Case Report
Austin J Orthopade & Rheumatol. 2017; 4(2): 1056.
Bilateral Pseudoarthrosis of the Clavicles without Cbfa1/ Runx2 Gene Mutation: A Case Report
Thomas D¹, Sandow MJ², Evdokiou A³ and Findlay DM³*
¹Department of Medicine, University of Melbourne at St Vincent’s Hospital, Fitzroy, Australia
²Department of Orthopaedics and Trauma, Royal Adelaide Hospital, Adelaide, Australia
³Discipline of Orthopaedics and Trauma, University of Adelaide, Adelaide, Australia
*Corresponding author: David M Findlay, Discipline of Orthopaedics and Trauma, Adelaide Health and Medical Sciences Building, University of Adelaide, North Terrace, Adelaide, South Australia 5000, Australia
Received: August 18, 2017; Accepted: September 18, 2017; Published: September 25, 2017
Abstract
We have identified an individual with bilateral pseudoarthrosis of the clavicle, presumed to be congenital, with no family history of the condition, no evidence of postnatal trauma to the clavicles and no other overt skeletal abnormalities. The genetic basis of pseudoarthrosis of the clavicle has not been identified, although Cleidocranial Dysplasia (CCD), a congenital condition characterized by skeletal anomalies that include hypoplastic and/or aplastic clavicles, has been mapped to chromosome 6p21 and shown to result from mutations in the Cbfa1/ runx2 gene. We therefore investigated the possible involvement of Cbfa1/runx2 mutation by sequencing all 7 exons of the gene. No changes were found in the coding sequence of Cbfa1/runx2 in this case of pseudoarthrosis of the clavicles and the genetic basis for congenital pseudoarthrosis of the clavicles remains to be determined.

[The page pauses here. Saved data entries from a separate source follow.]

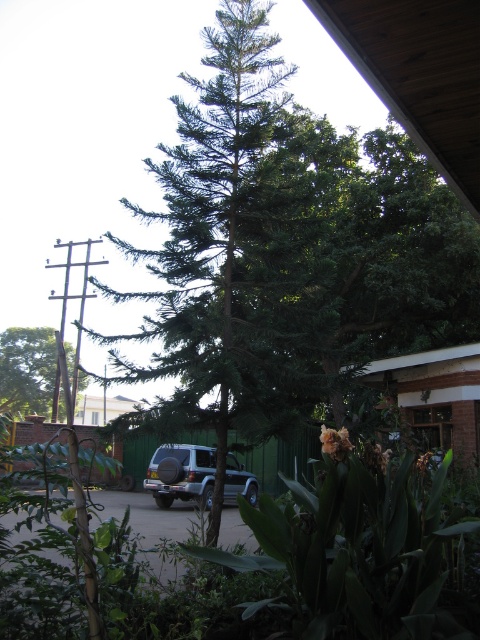 Question: Can you confirm if green matte tree at left is smaller than satin silver suv at center?

Choices:
 (A) yes
 (B) no

Answer: (B)

Question: Which point is closer to the camera taking this photo?

Choices:
 (A) (0, 348)
 (B) (190, 513)

Answer: (B)

Question: Among these points, which one is nearest to the camera?

Choices:
 (A) (49, 356)
 (B) (120, 513)
 (C) (212, 492)

Answer: (B)

Question: Which of the following is the closest to the observer?

Choices:
 (A) green matte tree at left
 (B) satin silver suv at center
 (C) gray metallic car at center

Answer: (C)

Question: Is gray metallic car at center above green matte tree at left?

Choices:
 (A) yes
 (B) no

Answer: (B)

Question: Is green matte tree at left below satin silver suv at center?

Choices:
 (A) yes
 (B) no

Answer: (B) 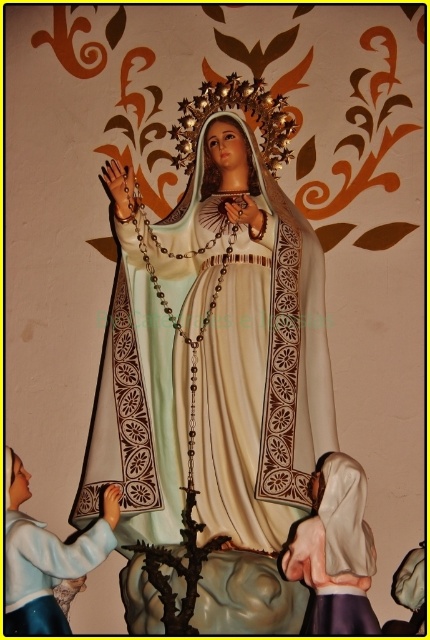 Question: Does matte gold statue at center have a lesser width compared to white satin robe at lower left?

Choices:
 (A) no
 (B) yes

Answer: (A)

Question: Is matte gold statue at center positioned in front of white satin robe at lower left?

Choices:
 (A) no
 (B) yes

Answer: (A)

Question: Which point is closer to the camera?

Choices:
 (A) matte gold statue at center
 (B) white satin robe at lower left

Answer: (B)

Question: Which point is closer to the camera?

Choices:
 (A) (79, 552)
 (B) (187, 308)

Answer: (A)

Question: Can you confirm if matte gold statue at center is positioned above white satin robe at lower left?

Choices:
 (A) no
 (B) yes

Answer: (B) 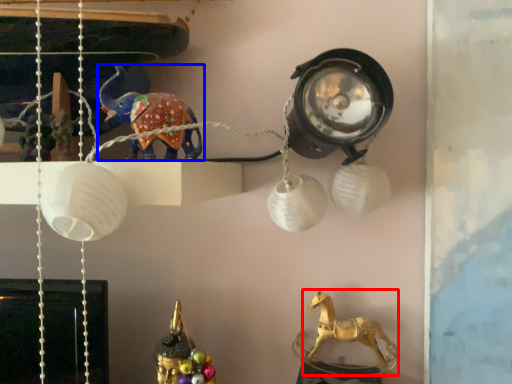 Question: Which point is further to the camera, animal (highlighted by a red box) or animal (highlighted by a blue box)?

Choices:
 (A) animal
 (B) animal

Answer: (A)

Keywords: Clavicle; Bilateral Pseudoarthrosis; Cbfa1 gene
Case Presentation
We report a case of bilateral pseudoarthrosis of the clavicles in a 21 year-old white male, who was otherwise skeletally normal and showed no adverse effects from his condition. His parents and a younger female sibling were unaffected. Since visualisation of the clavicle is suboptimal using standard radiographs, a high resolution shoulder-to-neck CT, with 0.5mm slice thickness, was performed. 3D reconstruction of the CT was performed using True Life Anatomy software (TLA Generator, Rubamas, Adelaide; www.rubamas.com) to create a surface rendered model of the upper thorax showing skin, clavicles and lungs as separate objects. Figure 1 demonstrates clearly the complete discontinuity at the midshaft of both clavicles. The overall alignment was reasonable, although there was inferior displacement of the lateral fragment with respect to the medial shaft. The appearance was symmetrical, and the clavicles were well aligned with the thorax. There was no significant tendency for medialisation of the shoulder girdle. There was no particular overriding of the clavicles, which was explained after further manipulation of the 3D images, using different image thresholds, revealed a cartilage anlage joining the ends of the clavicles together (not shown). This would explain the relatively stable position of the shoulder girdle, despite the apparent discontinuity, as distinct from the normal overriding following acute clavicular fracture.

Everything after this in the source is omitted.